Liberal means to be accepting of new things instead of old, while all I see is this community striving to keep their old views.
Excluding disabled people and refusing to accommodate them is the "old view". If liberalism meant what you think it means, then liberals would be forced to constantly change their minds back and forth, because after all, when you've convinced them they shouldn't accommodate the disabled, somebody else could come along and argue that they should, and they'd have to accept
that "new view". Again, if you do define it to mean that, then no, we're not liberals! Going "You're liberals, so because I define it as X you're supposed to believe X" is nonsense; we believe what we believe, and "liberal" is just a descriptor that encompasses some of it (when used correctly, that is, and not in the ridiculous strawman definitions you keep making up). Saying our opinions aren't liberal just means we're not liberal by whatever definition you're using, not that oh, no, our ~liberal identity~ means we must change our opinions to conform to what liberalism is supposed to be. We don't believe these things because we've adopted a label called "liberal" and think this is what being "liberal" means; we believe these things because we think all people should have equal rights and respect. You can use any word you like for that for all I care, but I'm whichever word means that.

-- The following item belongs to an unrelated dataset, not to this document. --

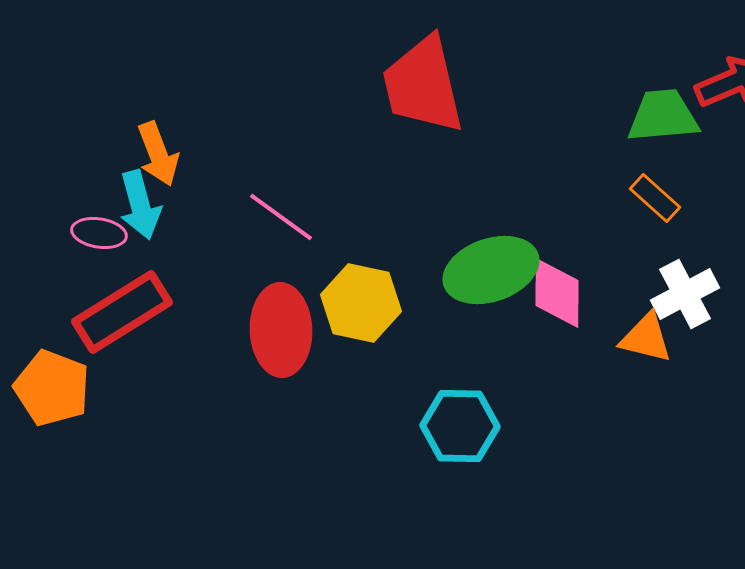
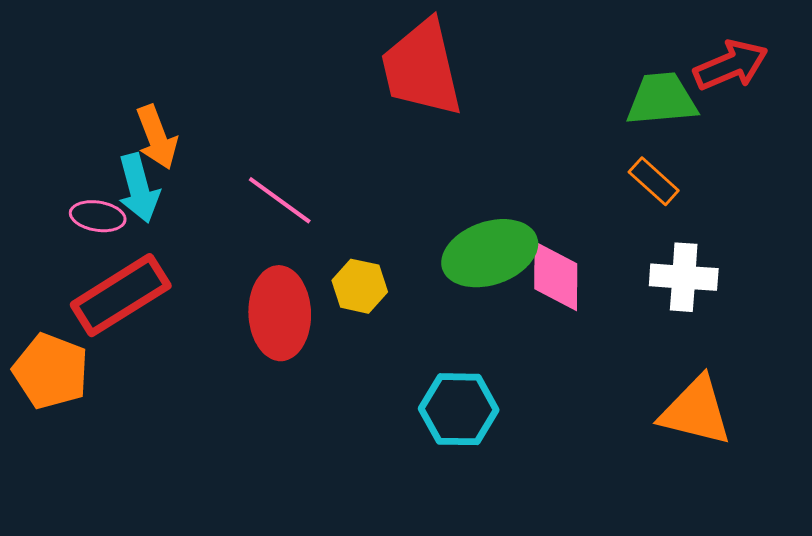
white cross: (685, 294) -> (684, 277), turned 32
yellow hexagon: (361, 303) -> (360, 286), size x0.7
orange triangle: (646, 338) -> (696, 411), moved, size x1.4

Also, if you're arguing against others' opinions, then you pretty much are "bigoted". So yeah.
By your definition, then sure, I'm bigoted, and so is everyone else who meaningfully cares about anything that matters. You're disagreeing and arguing with us, too; are people only bigots in your view if they disagree with you?
Again: there is a difference between opinions and people. There is nothing intolerant about criticizing somebody's opinions. (Or, if you decide to hijack the definition of 'intolerant' too, criticizing somebody's opinions and discriminating against them as people are two completely different things, and I (and most people here) are against the latter but not the former.)
And yes, I guess I am ignorant to some degree of people who suffer from the supposed ableism brought up; but I would really just stay happy in the knowledge that I am of higher intelligence than people with mental illness, because they have nothing to do with me and I don't really care if they exist or even worse, use it as an excuse to hinder everyone else. So I guess I am heartless after all, huh? Well, I'm with those who support being self-serving, because... we're animals evolved to do that.
Evolution does not mean what you think it means. Normal human beings are perfectly capable of having compassion for people who are suffering, and that moral sense is at least partly evolved, through fairly well-understood evolutionary mechanisms. Caring only about yourself is is not mandated by nature, and that is not an excuse. (EDIT: To say this less stupidly: morality is probably partly evolved, and selflessness can definitely occur in nature. But
even that is irrelevant, because "it's natural" has no bearing on its moral status. Morality is only derived from what's evolutionarily advantageous in a very, very distant, abstract sense, and then only in a setting-certain-rules-of-thumb-which-we-then-follow-regardless-of-actual-adaptive-value way.)
If you truly just don't give a damn about others and happily think you're just better than disabled people, good for you, but you can't wave a magic wand and forbid us to think that's a morally abhorrent viewpoint.